(Recorded data)
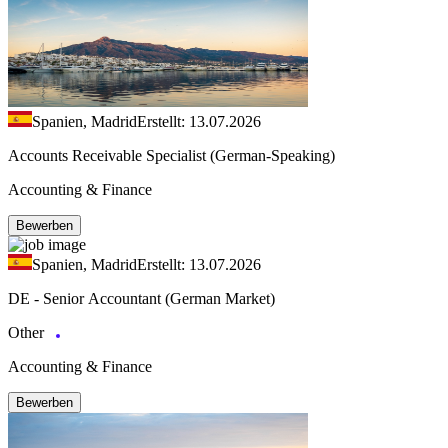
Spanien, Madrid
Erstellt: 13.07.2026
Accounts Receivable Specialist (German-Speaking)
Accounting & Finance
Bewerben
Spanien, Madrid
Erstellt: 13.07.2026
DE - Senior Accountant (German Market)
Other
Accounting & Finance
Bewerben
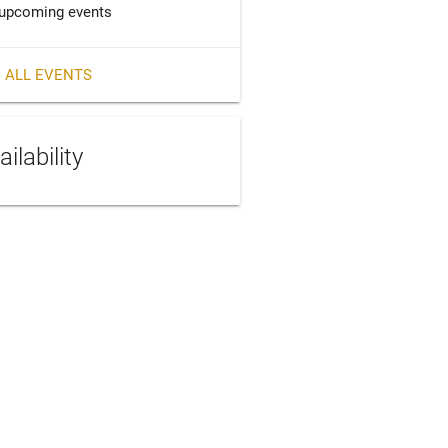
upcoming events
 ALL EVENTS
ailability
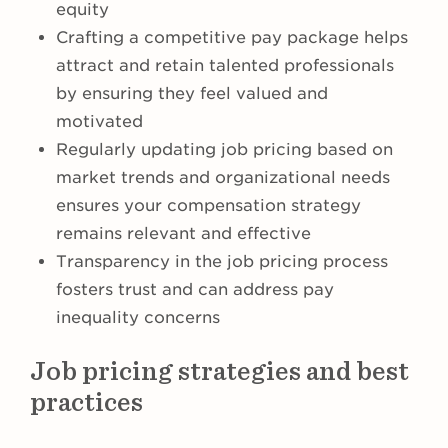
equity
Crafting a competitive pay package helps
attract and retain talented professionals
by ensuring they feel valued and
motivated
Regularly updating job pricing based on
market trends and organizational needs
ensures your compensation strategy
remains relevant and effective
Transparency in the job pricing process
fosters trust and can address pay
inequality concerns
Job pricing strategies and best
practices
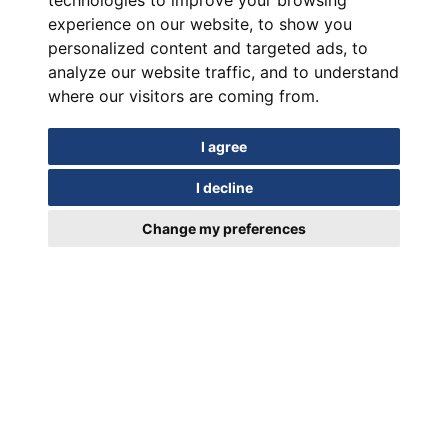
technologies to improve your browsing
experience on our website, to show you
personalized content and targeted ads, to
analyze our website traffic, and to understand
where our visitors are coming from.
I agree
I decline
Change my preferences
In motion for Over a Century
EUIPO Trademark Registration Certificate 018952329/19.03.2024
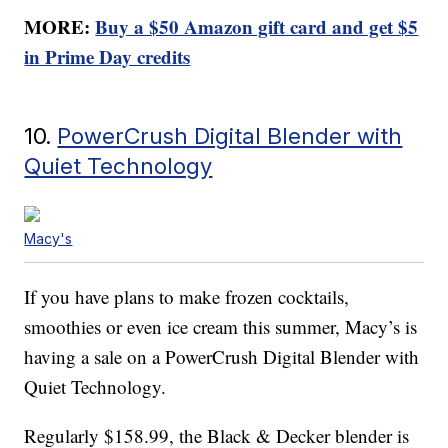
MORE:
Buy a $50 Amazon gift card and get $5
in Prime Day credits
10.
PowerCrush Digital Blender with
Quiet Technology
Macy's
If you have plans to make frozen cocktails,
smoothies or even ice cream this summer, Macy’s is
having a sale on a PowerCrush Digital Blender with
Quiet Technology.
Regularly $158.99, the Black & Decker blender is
* * *
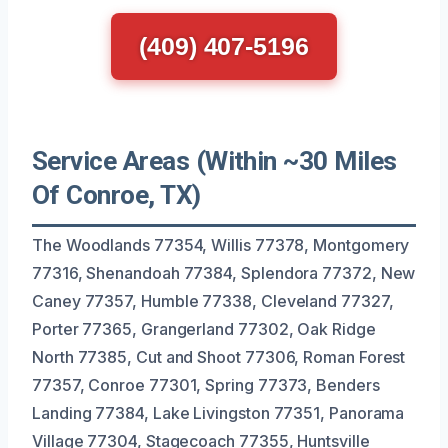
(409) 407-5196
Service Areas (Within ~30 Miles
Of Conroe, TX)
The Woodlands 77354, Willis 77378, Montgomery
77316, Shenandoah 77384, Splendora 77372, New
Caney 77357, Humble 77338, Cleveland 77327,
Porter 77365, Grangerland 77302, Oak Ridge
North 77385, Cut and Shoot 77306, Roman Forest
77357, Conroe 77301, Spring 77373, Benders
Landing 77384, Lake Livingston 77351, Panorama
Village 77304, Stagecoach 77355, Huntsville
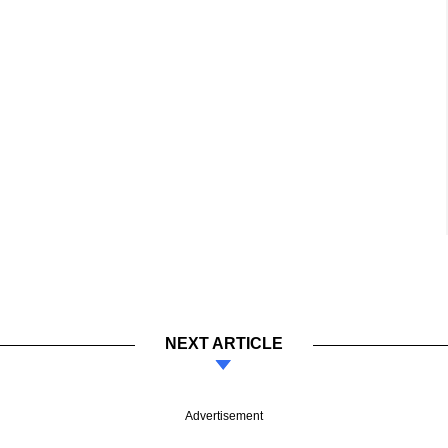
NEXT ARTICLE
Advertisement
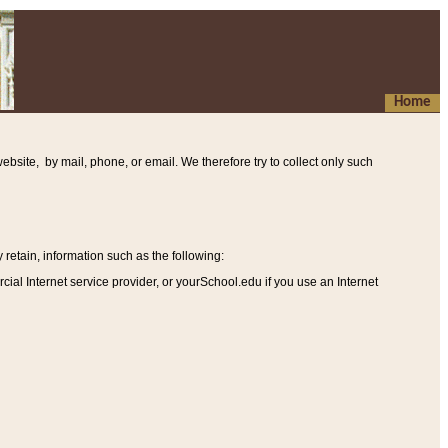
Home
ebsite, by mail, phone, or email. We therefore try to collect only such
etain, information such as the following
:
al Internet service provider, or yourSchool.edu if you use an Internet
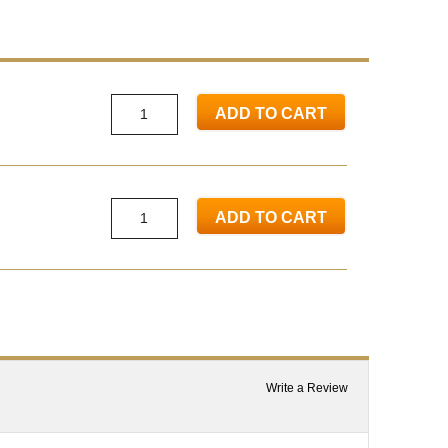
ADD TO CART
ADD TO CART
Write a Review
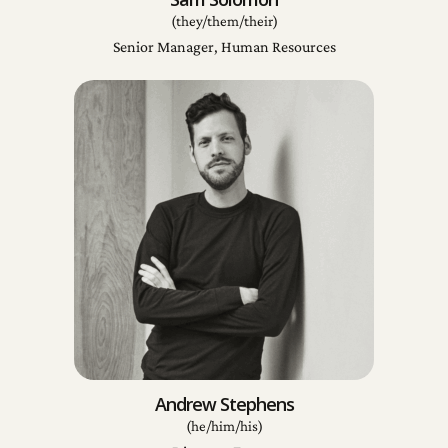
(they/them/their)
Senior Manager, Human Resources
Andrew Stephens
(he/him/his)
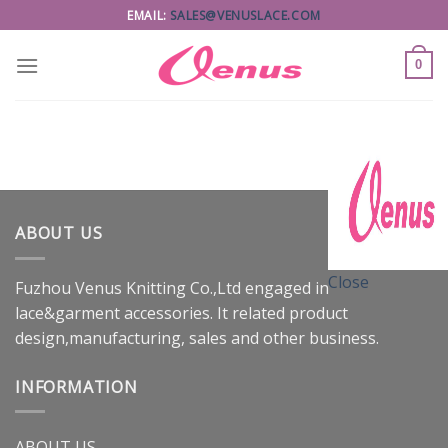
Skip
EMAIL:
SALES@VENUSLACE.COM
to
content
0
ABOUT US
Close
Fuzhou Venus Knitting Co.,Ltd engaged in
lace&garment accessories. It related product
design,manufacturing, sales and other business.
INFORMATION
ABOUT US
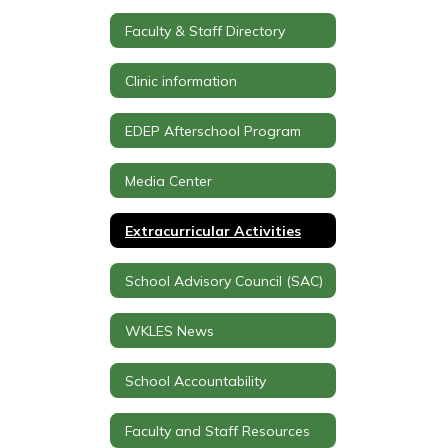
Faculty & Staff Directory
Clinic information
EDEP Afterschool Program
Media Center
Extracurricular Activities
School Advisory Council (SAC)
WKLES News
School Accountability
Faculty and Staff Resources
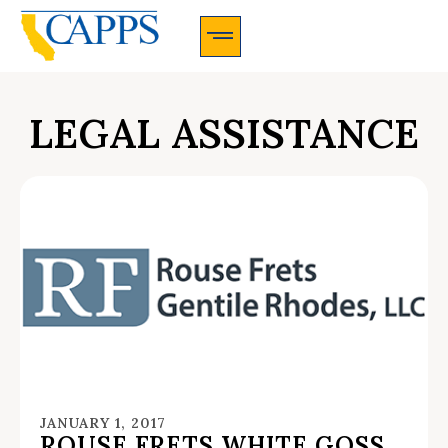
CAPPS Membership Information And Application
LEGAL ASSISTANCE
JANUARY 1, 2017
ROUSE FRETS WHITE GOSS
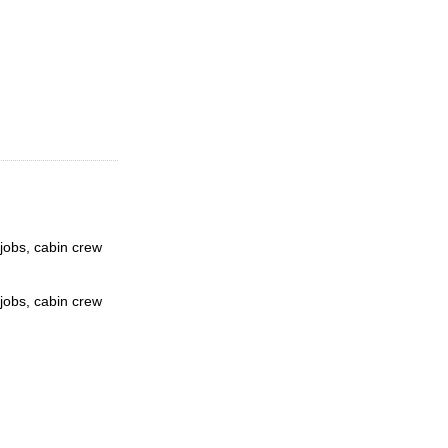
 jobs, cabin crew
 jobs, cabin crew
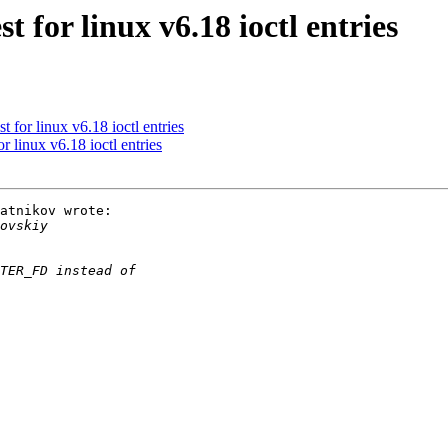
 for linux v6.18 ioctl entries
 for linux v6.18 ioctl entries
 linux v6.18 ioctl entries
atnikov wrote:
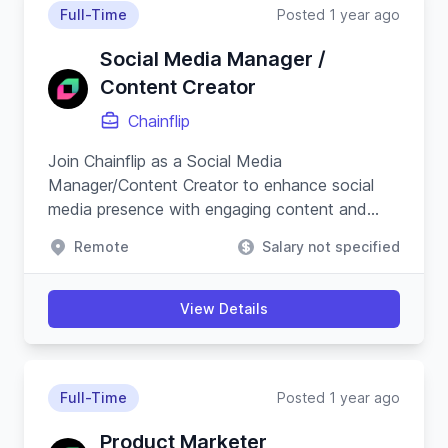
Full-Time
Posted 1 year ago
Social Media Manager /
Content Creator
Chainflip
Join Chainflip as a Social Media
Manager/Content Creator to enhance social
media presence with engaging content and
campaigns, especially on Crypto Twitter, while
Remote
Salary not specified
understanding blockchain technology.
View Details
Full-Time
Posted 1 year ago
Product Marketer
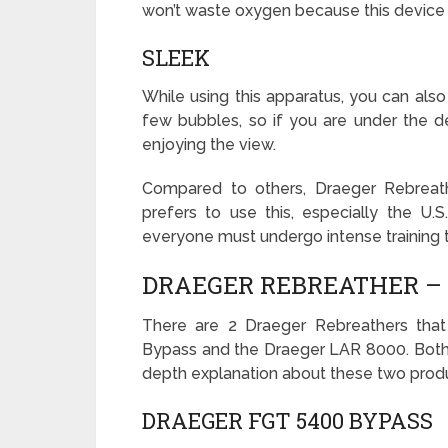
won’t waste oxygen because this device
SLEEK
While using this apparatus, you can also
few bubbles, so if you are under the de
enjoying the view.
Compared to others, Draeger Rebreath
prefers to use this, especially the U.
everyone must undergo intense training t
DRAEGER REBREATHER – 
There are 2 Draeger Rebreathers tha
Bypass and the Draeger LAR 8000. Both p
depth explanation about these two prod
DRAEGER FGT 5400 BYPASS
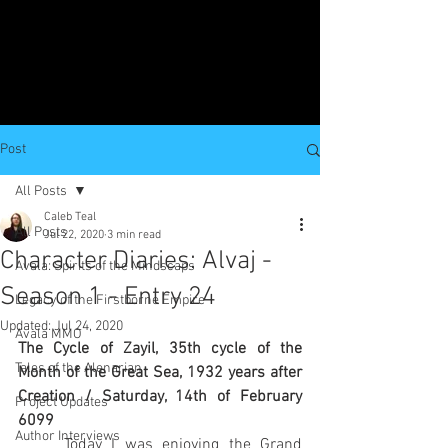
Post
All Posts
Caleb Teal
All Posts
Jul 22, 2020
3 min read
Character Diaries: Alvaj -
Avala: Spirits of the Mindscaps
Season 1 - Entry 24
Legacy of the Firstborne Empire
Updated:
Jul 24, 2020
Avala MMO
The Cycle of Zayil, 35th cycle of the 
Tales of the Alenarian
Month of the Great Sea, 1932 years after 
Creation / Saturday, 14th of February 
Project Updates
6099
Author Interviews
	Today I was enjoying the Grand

◆ Assigned task: Every line in the data above that contains "Manager" needs to be copied.

◆ Completed exercise:
Senior Manager, Human Resources
Social Media Manager /
Manager/Content Creator to enhance social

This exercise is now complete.